→ **Data to process**

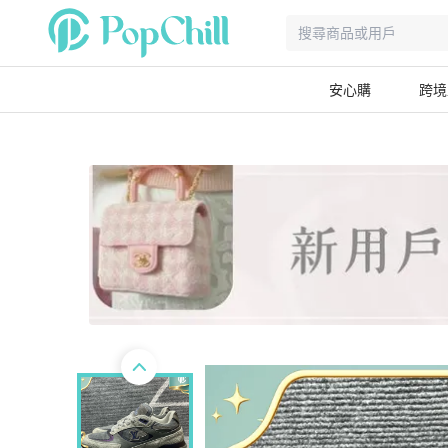
安心購
跨境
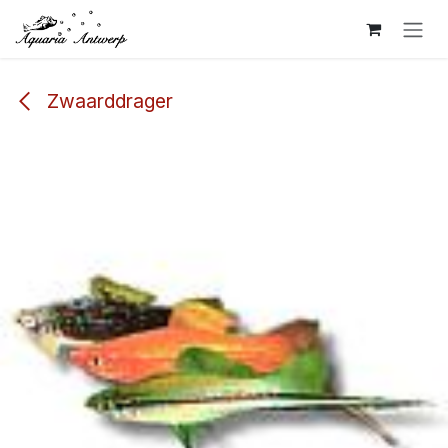
Overslaan naar inhoud
Zwaarddrager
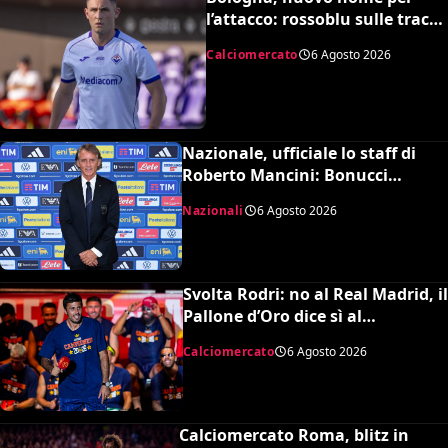
l’attacco: rossoblu sulle tracce
di Piccoli
Calciomercato
6 Agosto 2026
Nazionale, ufficiale lo staff di
Roberto Mancini: Bonucci
collaboratore, Bollini vice
Nazionali
6 Agosto 2026
Svolta Rodri: no al Real Madrid, il
Pallone d’Oro dice sì al
Barcellona per 50 milioni
Calciomercato
6 Agosto 2026
Calciomercato Roma, blitz in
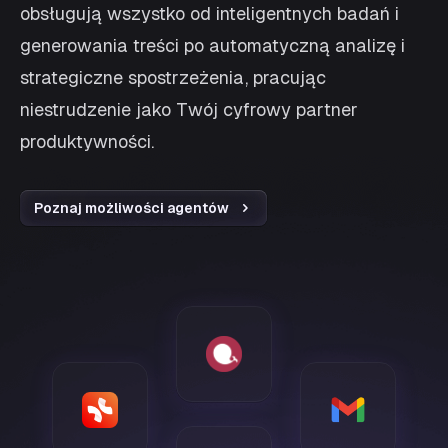
obsługują wszystko od inteligentnych badań i
generowania treści po automatyczną analizę i
strategiczne spostrzeżenia, pracując
niestrudzenie jako Twój cyfrowy partner
produktywności.
Poznaj możliwości agentów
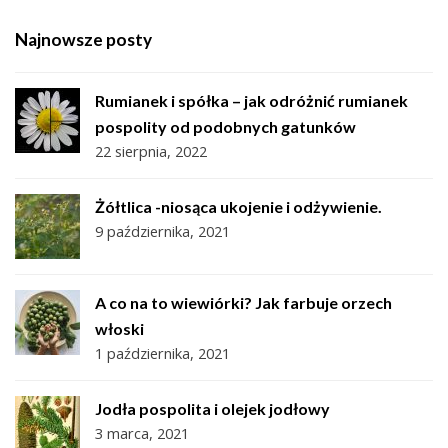
Najnowsze posty
Rumianek i spółka – jak odróżnić rumianek
pospolity od podobnych gatunków
22 sierpnia, 2022
Żółtlica -niosąca ukojenie i odżywienie.
9 października, 2021
A co na to wiewiórki? Jak farbuje orzech
włoski
1 października, 2021
Jodła pospolita i olejek jodłowy
3 marca, 2021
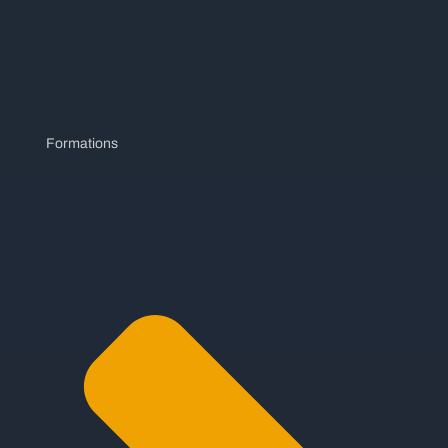
Formations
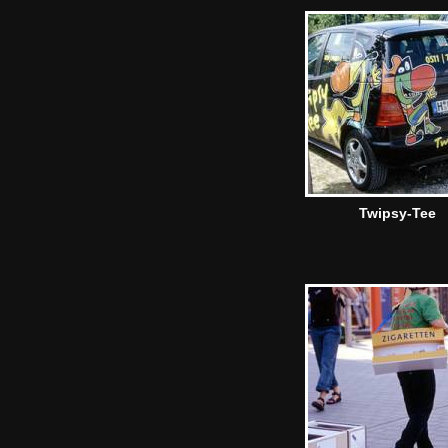
Twipsy-Tee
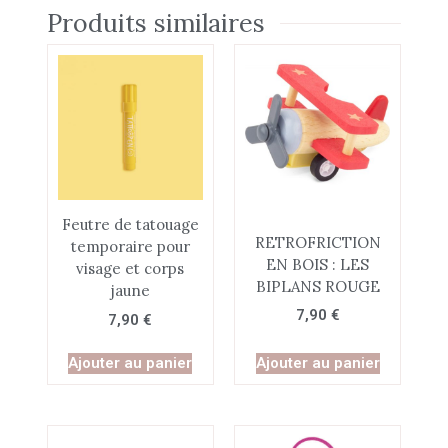
Produits similaires
Feutre de tatouage
RETROFRICTION
temporaire pour
EN BOIS : LES
visage et corps
BIPLANS ROUGE
jaune
7,90
€
7,90
€
Ajouter au panier
Ajouter au panier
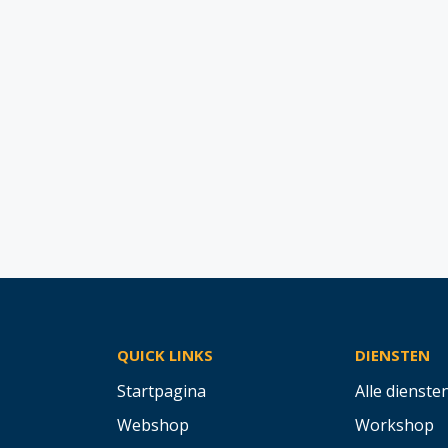
QUICK LINKS
DIENSTEN
Startpagina
Alle dienste
Webshop
Workshop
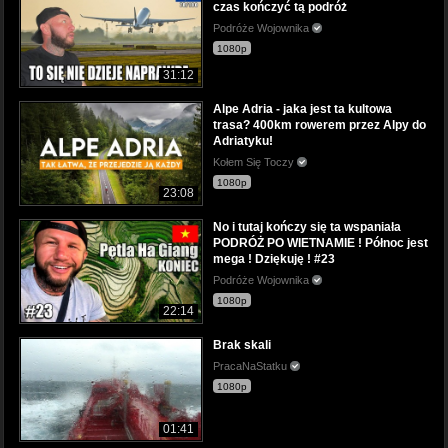
czas kończyć tą podróż
Podróże Wojownika
1080p
31:12
Alpe Adria - jaka jest ta kultowa
trasa? 400km rowerem przez Alpy do
Adriatyku!
Kołem Się Toczy
1080p
23:08
No i tutaj kończy się ta wspaniała
PODRÓŻ PO WIETNAMIE ! Północ jest
mega ! Dziękuję ! #23
Podróże Wojownika
1080p
22:14
Brak skali
PracaNaStatku
1080p
01:41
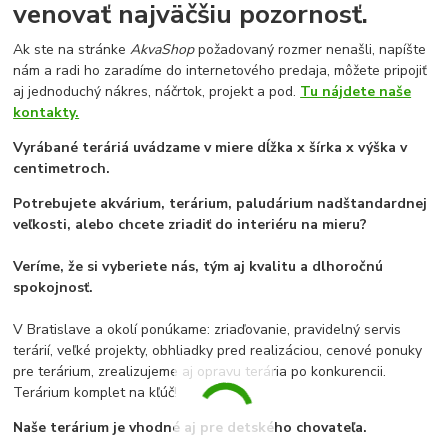
venovať najväčšiu pozornosť.
Ak ste na stránke
AkvaShop
požadovaný rozmer nenašli, napíšte
nám a radi ho zaradíme do internetového predaja, môžete pripojiť
aj jednoduchý nákres, náčrtok, projekt a pod.
Tu nájdete naše
kontakty.
Vyrábané teráriá uvádzame v miere dĺžka x šírka x výška v
centimetroch.
Potrebujete akvárium, terárium, paludárium nadštandardnej
veľkosti, alebo chcete zriadiť do interiéru na mieru?
Veríme, že si vyberiete nás, tým aj kvalitu a dlhoročnú
spokojnosť.
V Bratislave a okolí ponúkame: zriaďovanie, pravidelný servis
terárií, veľké projekty, obhliadky pred realizáciou, cenové ponuky
pre terárium, zrealizujeme aj opravu terária po konkurencii.
Terárium komplet na kľúč!
Naše terárium je vhodné aj pre detského chovateľa.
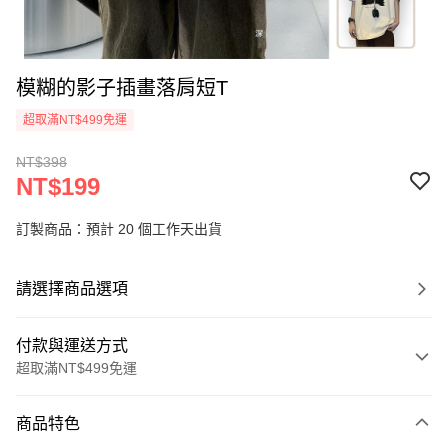
模糊的影子插畫落肩短T
超取滿NT$499免運
NT$398
NT$199
訂製商品：預計 20 個工作天出貨
請選擇商品選項
付款與運送方式
超取滿NT$499免運
付款方式
商品特色
信用卡一次付款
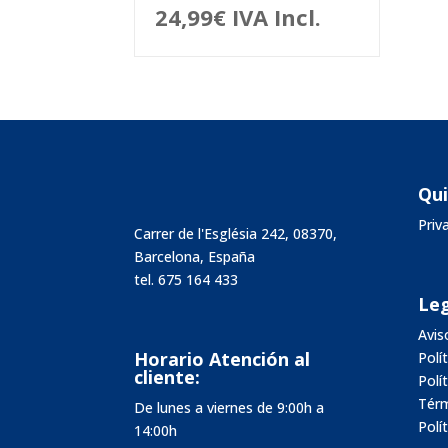
24,99
€
IVA Incl.
Qu
Pri
Carrer de l'Església 242, 08370,
Barcelona, España
tel.
675 164 433
Leg
Avis
Horario Atención al
Polí
cliente:
Polí
Térm
De lunes a viernes de 9:00h a
Polí
14:00h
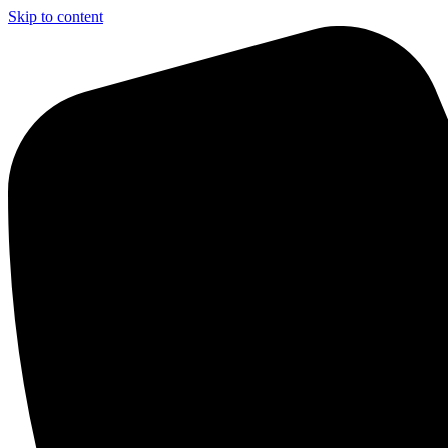
Skip to content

→ **What you should do**
Only the lines from the one containing "Veríme, že si" through the last line of the entries above, both included, belong in the answer, written out exactly; pictures do not.

→ **Final answer**
Veríme, že si vyberiete nás, tým aj kvalitu a dlhoročnú
spokojnosť.
V Bratislave a okolí ponúkame: zriaďovanie, pravidelný servis
terárií, veľké projekty, obhliadky pred realizáciou, cenové ponuky
pre terárium, zrealizujeme aj opravu terária po konkurencii.
Terárium komplet na kľúč!
Naše terárium je vhodné aj pre detského chovateľa.
模糊的影子插畫落肩短T
超取滿NT$499免運
NT$398
NT$199
訂製商品：預計 20 個工作天出貨
請選擇商品選項
付款與運送方式
超取滿NT$499免運
付款方式
商品特色
信用卡一次付款
24,99
€
IVA Incl.
Qu
Pri
Carrer de l'Església 242, 08370,
Barcelona, España
tel.
675 164 433
Leg
Avis
Horario Atención al
Polí
cliente:
Polí
Térm
De lunes a viernes de 9:00h a
Polí
14:00h
Skip to content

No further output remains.